When Saul starts hunting for Christians, they scatter. Philip ran away to Samaria. What was he thinking?
The scripture context is so distant we don’t feel the risk Philip takes. Clarence Jordan tried to recapture the emotion of the stories by translating the New Testament (he was a Greek scholar so it was not a rough-shod paraphrasing) into his Jim Crow Atlanta (The Cotton-Patch Gospel). He tells the story of crucifixion as lynching, which captures the scandal of the gospel when Peter say to the Jewish leaders, “The one you lynched is the messiah!”
So Clarence retells Philips’ venture into Samaria as a suburban white boy going into the ghetto. That captures Philip's risky move. Philip was not going to his relative's neighborhood. The mistrust between the Jews and Samaritans was mutual. Philip was facing his fears. But he weighed the dangers and Philip concluded Saul was scarier than the ghetto. Perhaps Philip walks the streets, his hands shaky and guarding his wallet. But no mugging. He loosens his grip then his heart. The judgment of the established Temple still sears his skin. Those cuts sensitizes him to what the Samaritans were getting from that same establishment, rejection and judgment. Philip’s prejudices are shattered by himself being a victim of prejudiced persecution. Suddenly, the ghetto he used to walked around becomes more than a hiding place. It becomes a mission field: fellow sufferers of persecution, fellow brothers and sisters in need of some good news.

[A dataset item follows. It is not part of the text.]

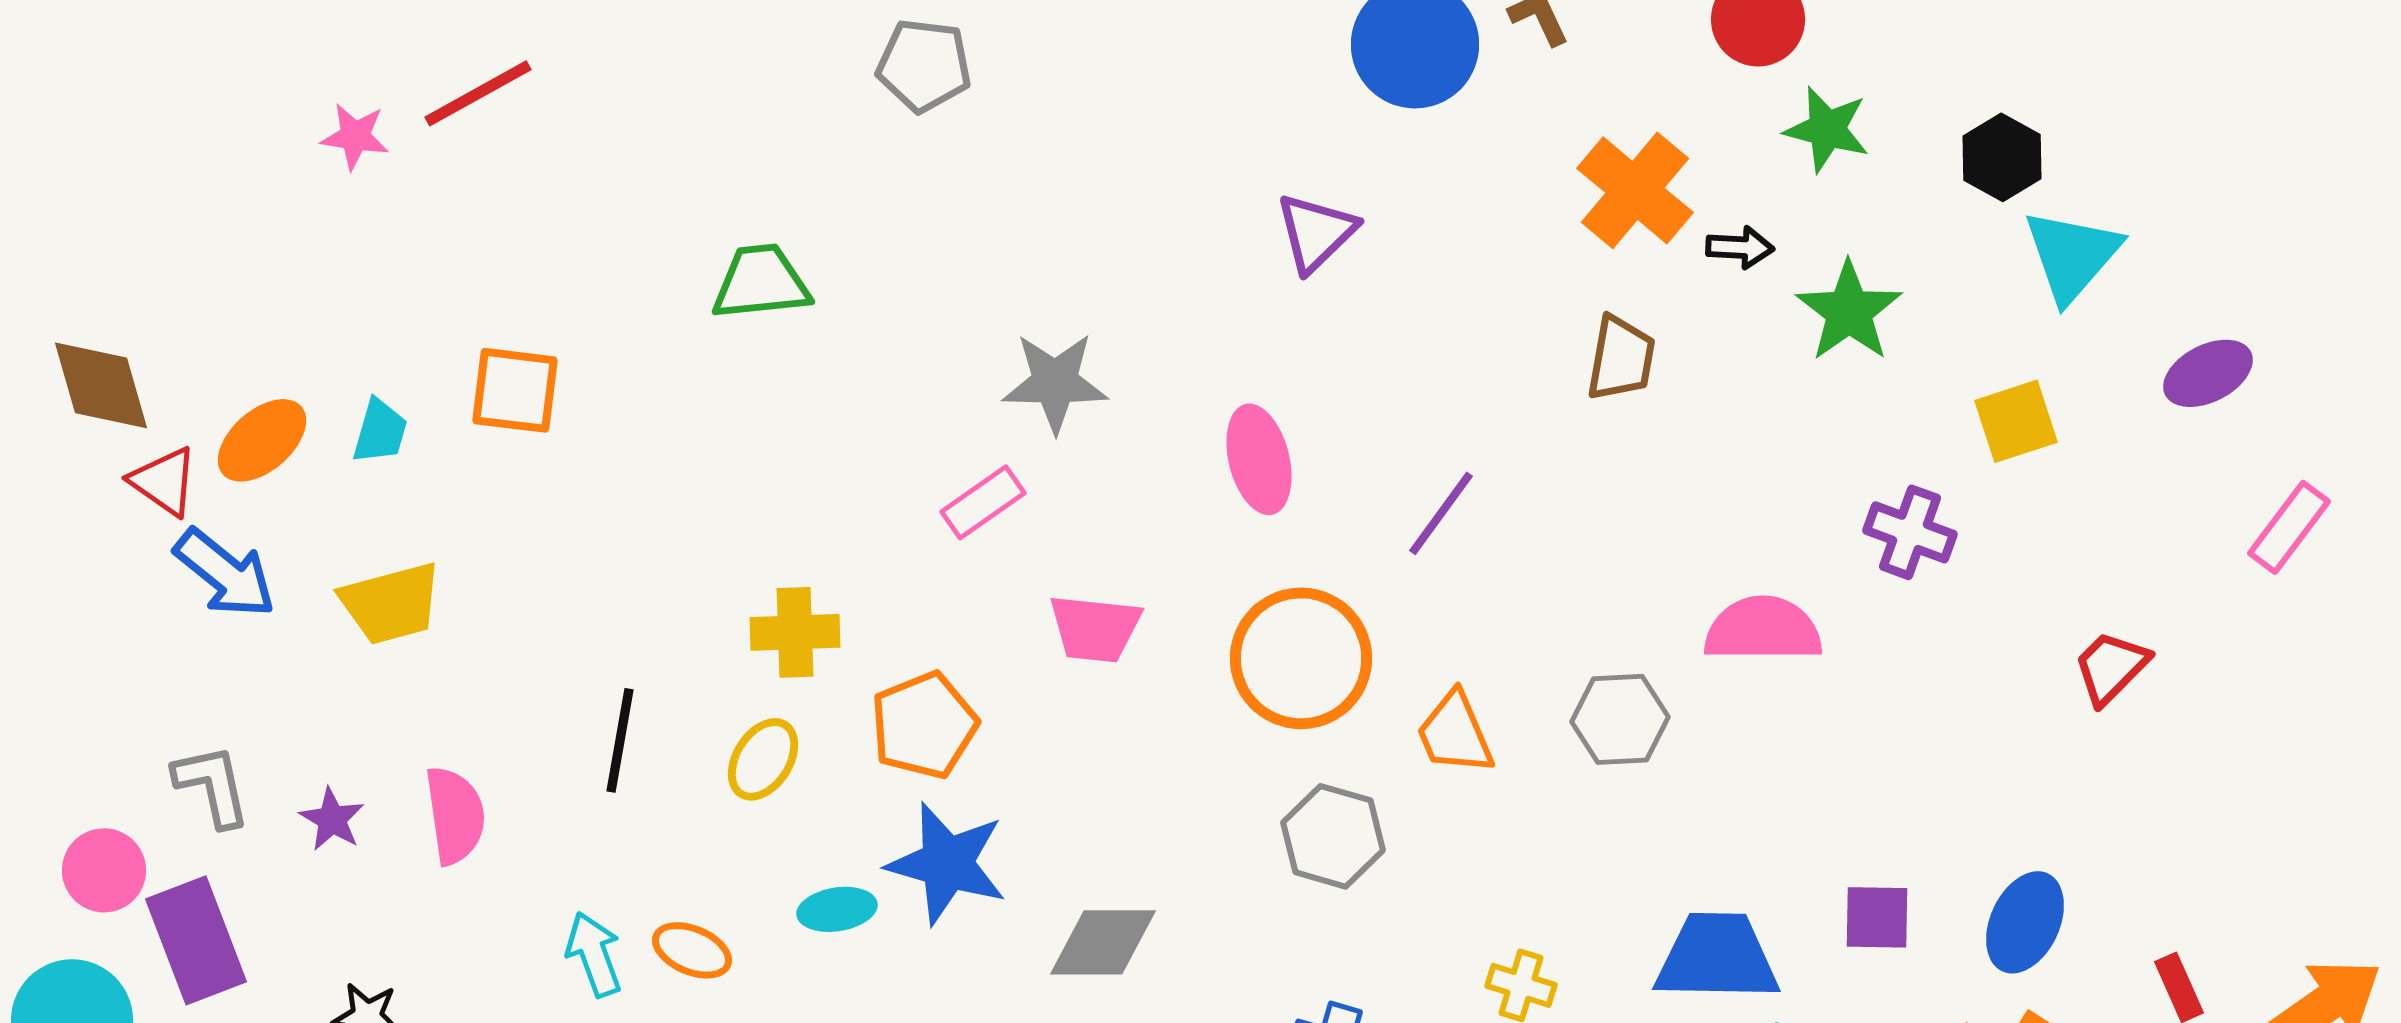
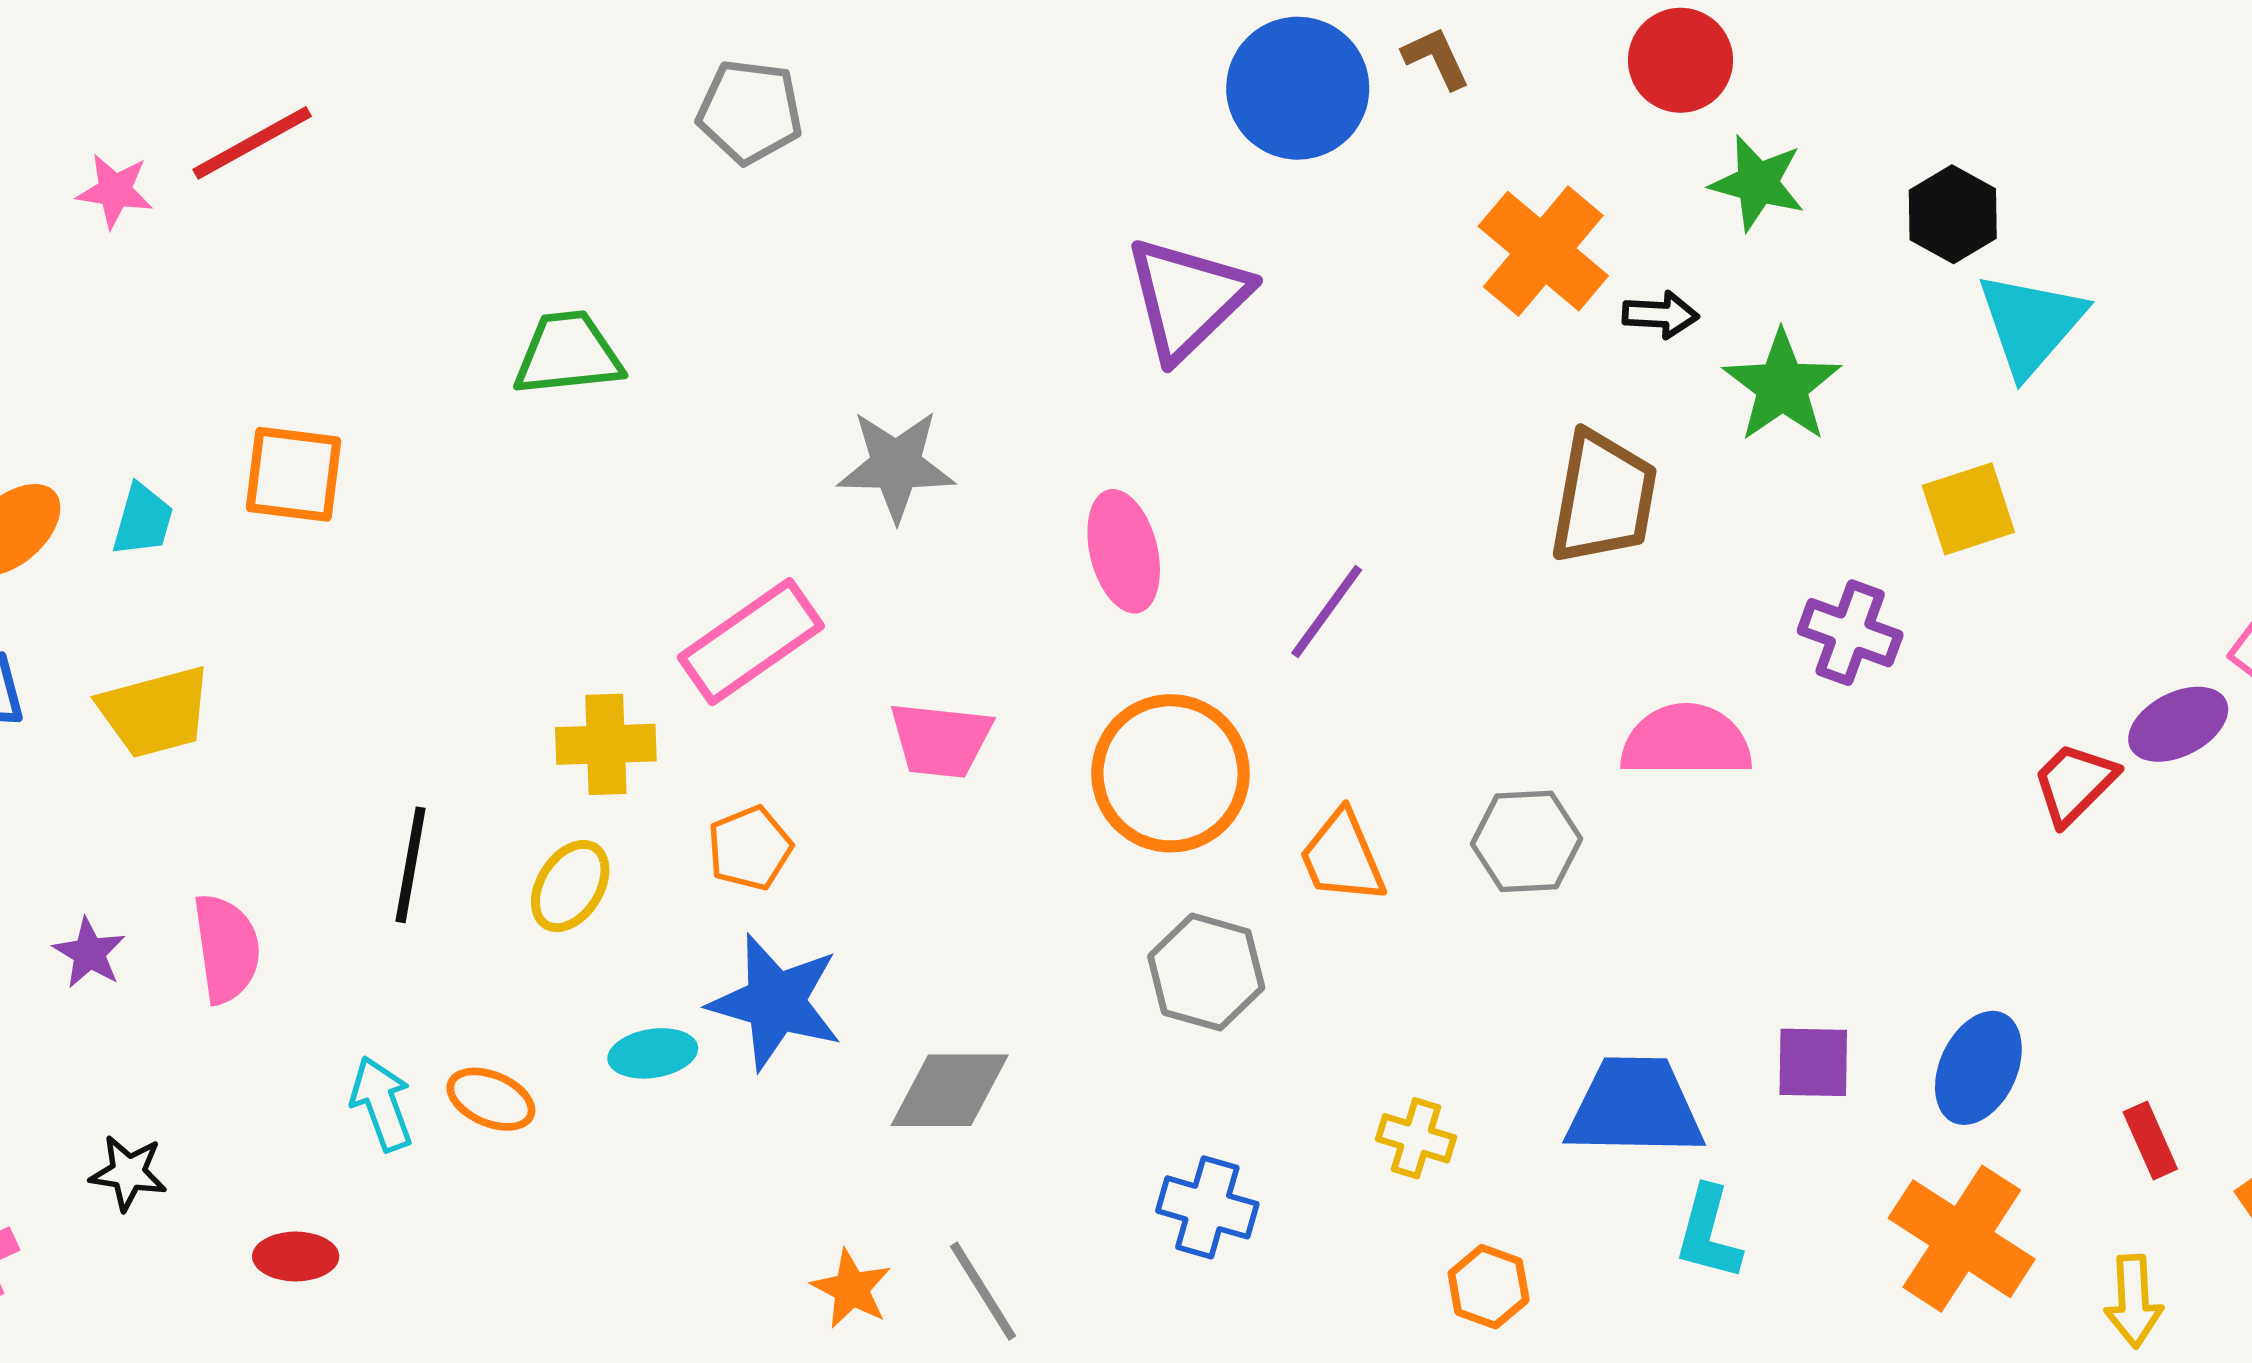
purple triangle: (1316, 232) -> (1187, 298), size x1.4
brown trapezoid: (1621, 358) -> (1603, 498), moved, size x1.4
purple ellipse: (2208, 373) -> (2178, 724), moved
pink rectangle: (983, 502) -> (751, 642), moved, size x1.5
orange pentagon: (924, 725) -> (750, 848), size x0.7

We are selective with our friendships and associations. That blinds us to God’s work. It is easier to blame people for their lot so we don’t feel responsibility. Sometimes God cuts our hearts so we feel the scars of others. At that moment, rather than pretending we are not hurt, how about letting our hurt lead us into other’s hurt? How about seeking Christ’s healing together? Philip’s journey gets exciting in the ghetto of Samaria. As exciting as food distribution would have been as a deacon in Jerusalem Church, doing miracles and being transported after baptizing an Ethiopian eunuch sound more fun.